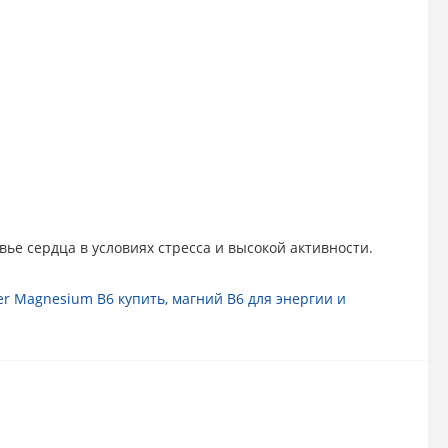
вье сердца в условиях стресса и высокой активности.
er Magnesium B6 купить
,
магний B6 для энергии и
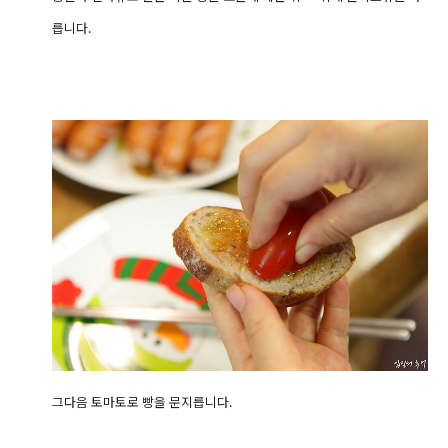
릅니다.
그다음 토마토로 빵을 문지릅니다.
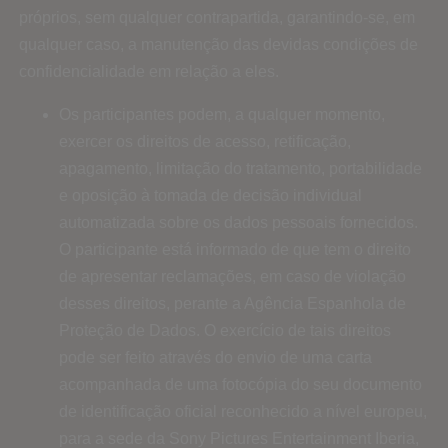
próprios, sem qualquer contrapartida, garantindo-se, em
qualquer caso, a manutenção das devidas condições de
confidencialidade em relação a eles.
Os participantes podem, a qualquer momento,
exercer os direitos de acesso, retificação,
apagamento, limitação do tratamento, portabilidade
e oposição à tomada de decisão individual
automatizada sobre os dados pessoais fornecidos.
O participante está informado de que tem o direito
de apresentar reclamações, em caso de violação
desses direitos, perante a Agência Espanhola de
Proteção de Dados. O exercício de tais direitos
pode ser feito através do envio de uma carta
acompanhada de uma fotocópia do seu documento
de identificação oficial reconhecido a nível europeu,
para a sede da Sony Pictures Entertainment Iberia,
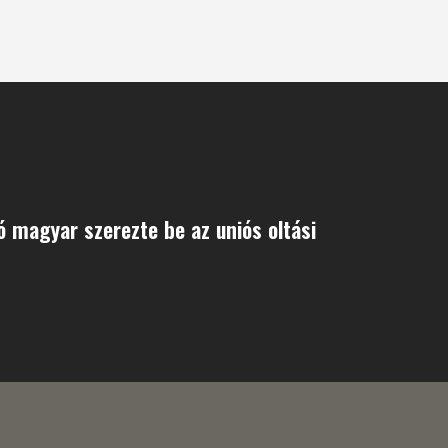
ió magyar szerezte be az uniós oltási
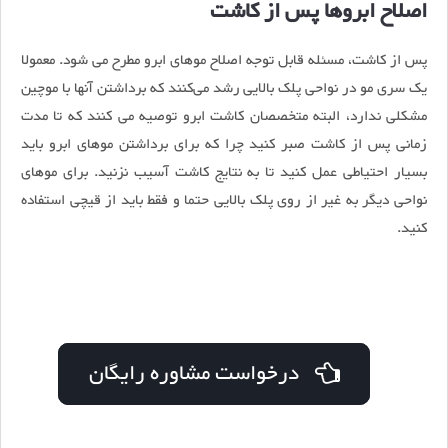
اصلاح ابروها پس از کاشت
پس از کاشت، مسئله قابل توجه اصلاح موهای ابرو مطرح می شود. معمولا
یک سری مو در نواحی پلک بالایی رشد می‌کنند که برداشتن آنها با موچین
مشکلی ندارد، البته متخصصان کاشت ابرو توصیه می کنند که تا مدت
زمانی پس از کاشت صبر کنید چرا که برای برداشتن موهای ابرو باید
بسیار احتیاطی عمل کنید تا به نتایج کاشت آسیب نزنید. برای موهای
نواحی دیگر به غیر از روی پلک بالایی حتما و فقط باید از قیچی استفاده
کنید.
درخواست مشاوره رایگان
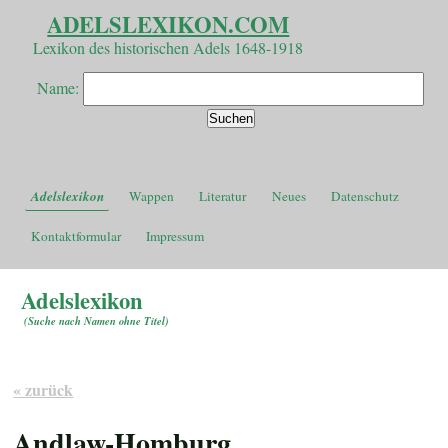
ADELSLEXIKON.COM
Lexikon des historischen Adels 1648-1918
Name:
Adelslexikon
Wappen
Literatur
Neues
Datenschutz
Kontaktformular
Impressum
Adelslexikon
(
Suche nach Namen ohne Titel
)
« zurück
Andlaw-Homburg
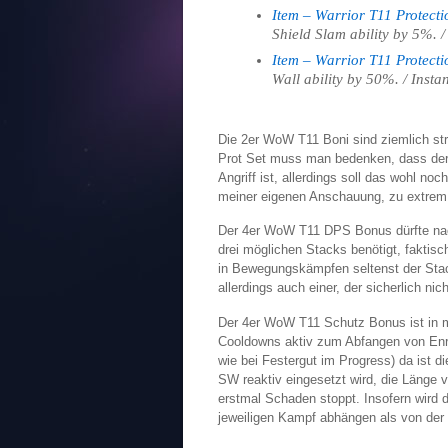
Item – Warrior T11 Protect
Shield Slam ability by 5%. /
Item – Warrior T11 Protect
Wall ability by 50%. / Instan
Die 2er WoW T11 Boni sind ziemlich str
Prot Set muss man bedenken, dass der
Angriff ist, allerdings soll das wohl n
meiner eigenen Anschauung, zu extrem 
Der 4er WoW T11 DPS Bonus dürfte nac
drei möglichen Stacks benötigt, faktisch
in Bewegungskämpfen seltenst der Stack
allerdings auch einer, der sicherlich n
Der 4er WoW T11 Schutz Bonus ist in me
Cooldowns aktiv zum Abfangen von En
wie bei Festergut im Progress) da ist di
SW reaktiv eingesetzt wird, die Länge 
erstmal Schaden stoppt. Insofern wird 
jeweiligen Kampf abhängen als von der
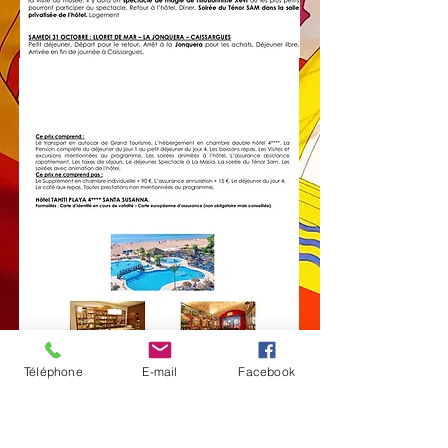
Téléphone
E-mail
Facebook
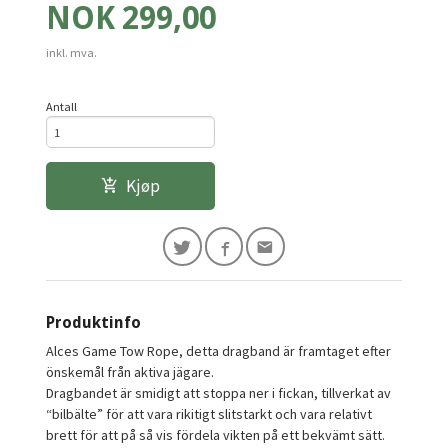
Pris
NOK
299,00
inkl. mva.
Antall
Kjøp
Produktinfo
Alces Game Tow Rope, detta dragband är framtaget efter
önskemål från aktiva jägare.
Dragbandet är smidigt att stoppa ner i fickan, tillverkat av
“bilbälte” för att vara rikitigt slitstarkt och vara relativt
brett för att på så vis fördela vikten på ett bekvämt sätt.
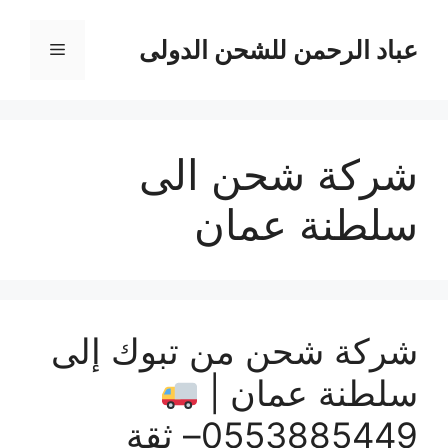
نتقل
لى
عباد الرحمن للشحن الدولى
القائمة
لمحتوى
شركة شحن الى
سلطنة عمان
شركة شحن من تبوك إلى
سلطنة عمان |
0553885449– ثقة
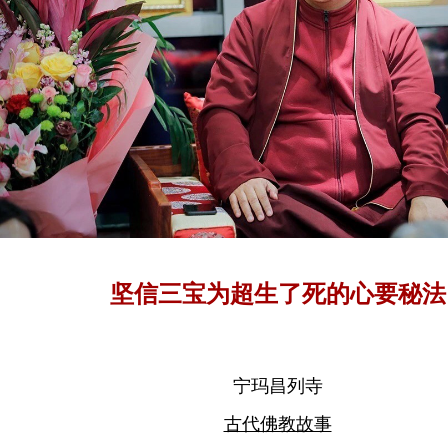
坚信三宝为超生了死的心要秘法
宁玛昌列寺
古代佛教故事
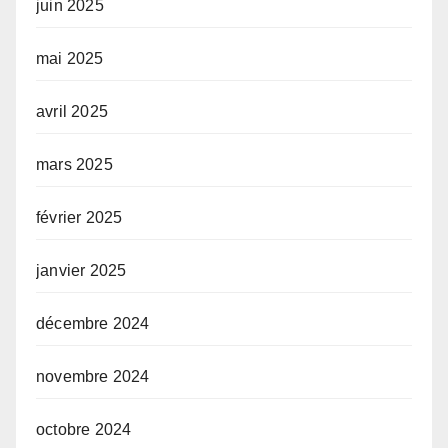
juin 2025
mai 2025
avril 2025
mars 2025
février 2025
janvier 2025
décembre 2024
novembre 2024
octobre 2024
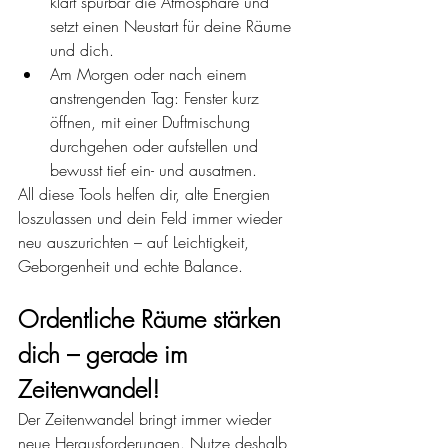
klärt spürbar die Atmosphäre und 
setzt einen Neustart für deine Räume 
und dich.
Am Morgen oder nach einem 
anstrengenden Tag: Fenster kurz 
öffnen, mit einer Duftmischung 
durchgehen oder aufstellen und 
bewusst tief ein- und ausatmen.
All diese Tools helfen dir, alte Energien 
loszulassen und dein Feld immer wieder 
neu auszurichten – auf Leichtigkeit, 
Geborgenheit und echte Balance.
Ordentliche Räume stärken 
dich – gerade im 
Zeitenwandel!
Der Zeitenwandel bringt immer wieder 
neue Herausforderungen. Nutze deshalb 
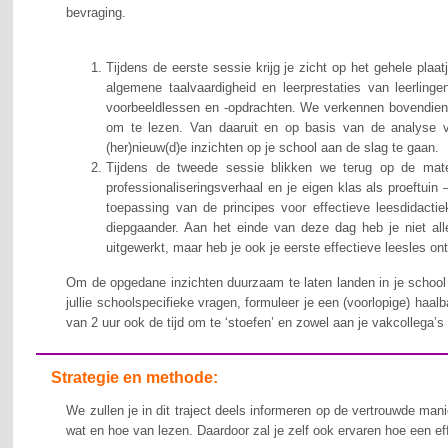
bevraging.
Tijdens de eerste sessie krijg je zicht op het gehele pla
algemene taalvaardigheid en leerprestaties van leerlingen
voorbeeldlessen en -opdrachten. We verkennen bovendien i
om te lezen. Van daaruit en op basis van de analyse v
(her)nieuw(d)e inzichten op je school aan de slag te gaan.
Tijdens de tweede sessie blikken we terug op de mate
professionaliseringsverhaal en je eigen klas als proeftuin 
toepassing van de principes voor effectieve leesdidactie
diepgaander. Aan het einde van deze dag heb je niet alle
uitgewerkt, maar heb je ook je eerste effectieve leesles on
Om de opgedane inzichten duurzaam te laten landen in je school
jullie schoolspecifieke vragen, formuleer je een (voorlopige) haalb
van 2 uur ook de tijd om te ‘stoefen’ en zowel aan je vakcollega’s 
Strategie en methode:
We zullen je in dit traject deels informeren op de vertrouwde man
wat en hoe van lezen. Daardoor zal je zelf ook ervaren hoe een effec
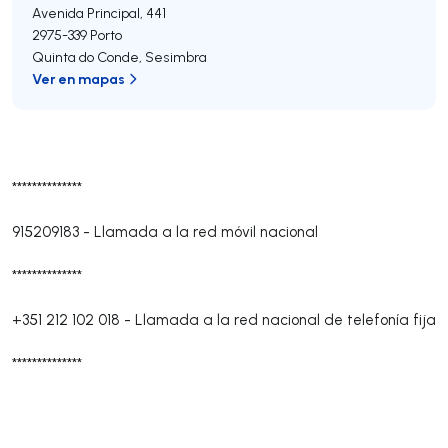
Avenida Principal, 441
2975-339
Porto
Quinta do Conde
,
Sesimbra
Ver en mapas
**************
915209183
-
Llamada a la red móvil nacional
**************
+351 212 102 018
-
Llamada a la red nacional de telefonía fija
**************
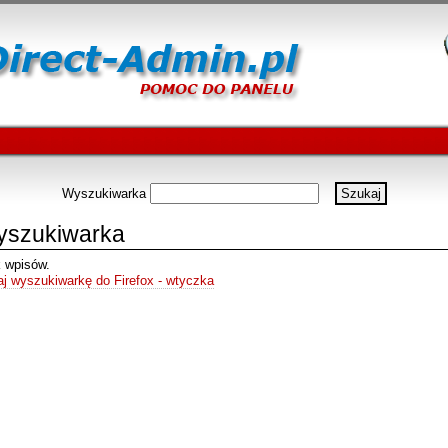
Wyszukiwarka
szukiwarka
 wpisów.
j wyszukiwarkę do Firefox - wtyczka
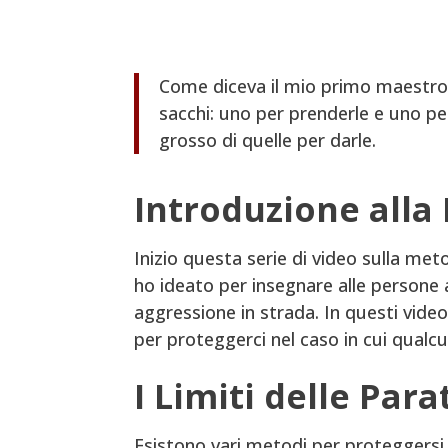
Come diceva il mio primo maestro,
sacchi: uno per prenderle e uno pe
grosso di quelle per darle.
Introduzione all
Inizio questa serie di video sulla me
ho ideato per insegnare alle persone a
aggressione in strada. In questi vid
per proteggerci nel caso in cui qualcu
I Limiti delle Para
Esistono vari metodi per proteggersi. 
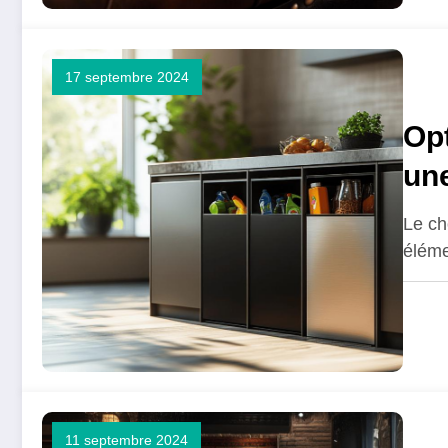
17 septembre 2024
Op
une
cho
Le ch
éléme
11 septembre 2024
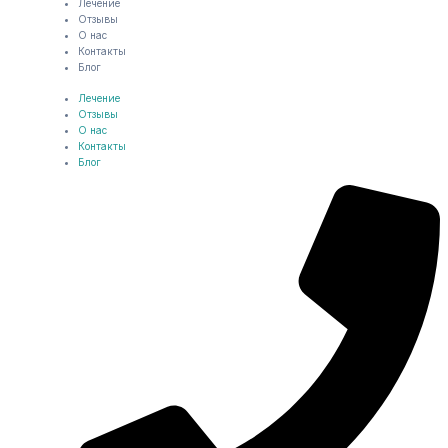
Лечение
Отзывы
О нас
Контакты
Блог
Лечение
Отзывы
О нас
Контакты
Блог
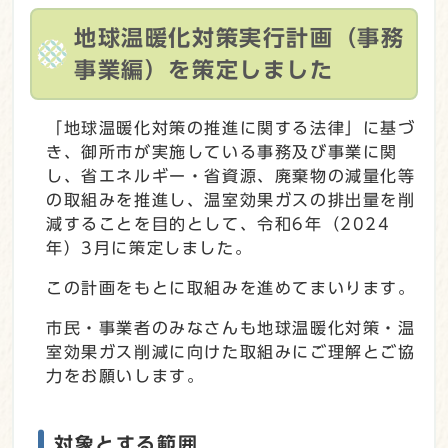
地球温暖化対策実行計画（事務
事業編）を策定しました
「地球温暖化対策の推進に関する法律」に基づ
き、御所市が実施している事務及び事業に関
し、省エネルギー・省資源、廃棄物の減量化等
の取組みを推進し、温室効果ガスの排出量を削
減することを目的として、令和6年（2024
年）3月に策定しました。
この計画をもとに取組みを進めてまいります。
市民・事業者のみなさんも地球温暖化対策・温
室効果ガス削減に向けた取組みにご理解とご協
力をお願いします。
対象とする範囲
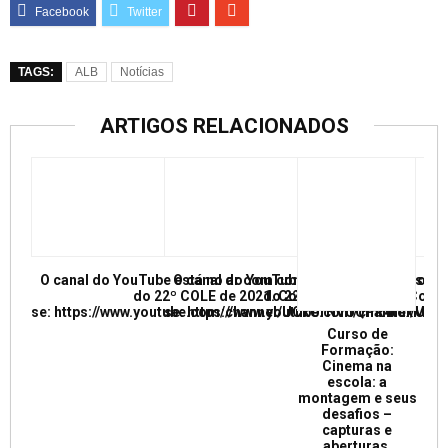
TAGS:
ALB
Notícias
ARTIGOS RELACIONADOS
O canal do YouTube está no ar com conferências e mesas re
O canal do YouTube está no ar com conf
do 22º COLE de 2021. Confira e inscreva
do 22º COLE de 2021. Confir
se: https://www.youtube.com/channel/UCkUrNVUQPR4tdxMC
se: https://www.youtube.com/channel/
Curso de
Formação:
Cinema na
escola: a
montagem e seus
desafios –
capturas e
aberturas.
────────────────────────────────────────
Find the line with "neu auszurichten –" in the data above, and from there retype each line exactly through the line with "事業編）を策定しました", skipping the pictures along the way.

neu auszurichten – auf Leichtigkeit, 
Geborgenheit und echte Balance.
Ordentliche Räume stärken 
dich – gerade im 
Zeitenwandel!
Der Zeitenwandel bringt immer wieder 
neue Herausforderungen. Nutze deshalb 
bevraging.
Tijdens de eerste sessie krijg je zicht op het gehele pla
algemene taalvaardigheid en leerprestaties van leerlingen
voorbeeldlessen en -opdrachten. We verkennen bovendien i
om te lezen. Van daaruit en op basis van de analyse v
(her)nieuw(d)e inzichten op je school aan de slag te gaan.
Tijdens de tweede sessie blikken we terug op de mate
professionaliseringsverhaal en je eigen klas als proeftuin 
toepassing van de principes voor effectieve leesdidactie
diepgaander. Aan het einde van deze dag heb je niet alle
uitgewerkt, maar heb je ook je eerste effectieve leesles on
Om de opgedane inzichten duurzaam te laten landen in je school
jullie schoolspecifieke vragen, formuleer je een (voorlopige) haalb
van 2 uur ook de tijd om te ‘stoefen’ en zowel aan je vakcollega’s 
Strategie en methode:
We zullen je in dit traject deels informeren op de vertrouwde man
wat en hoe van lezen. Daardoor zal je zelf ook ervaren hoe een effec
Avenida Principal, 441
2975-339
Porto
Quinta do Conde
,
Sesimbra
Ver en mapas
**************
915209183
-
Llamada a la red móvil nacional
**************
+351 212 102 018
-
Llamada a la red nacional de telefonía fija
**************
Wyszukiwarka
szukiwarka
 wpisów.
j wyszukiwarkę do Firefox - wtyczka
Come diceva il mio primo maestro,
sacchi: uno per prenderle e uno pe
grosso di quelle per darle.
Introduzione all
Inizio questa serie di video sulla me
ho ideato per insegnare alle persone a
aggressione in strada. In questi vid
per proteggerci nel caso in cui qualcu
I Limiti delle Para
Esistono vari metodi per proteggersi. 
17 septembre 2024
Op
une
cho
Le ch
éléme
11 septembre 2024
Лечение
Отзывы
О нас
Контакты
Блог
Лечение
Отзывы
О нас
Контакты
Блог
地球温暖化対策実行計画（事務
事業編）を策定しました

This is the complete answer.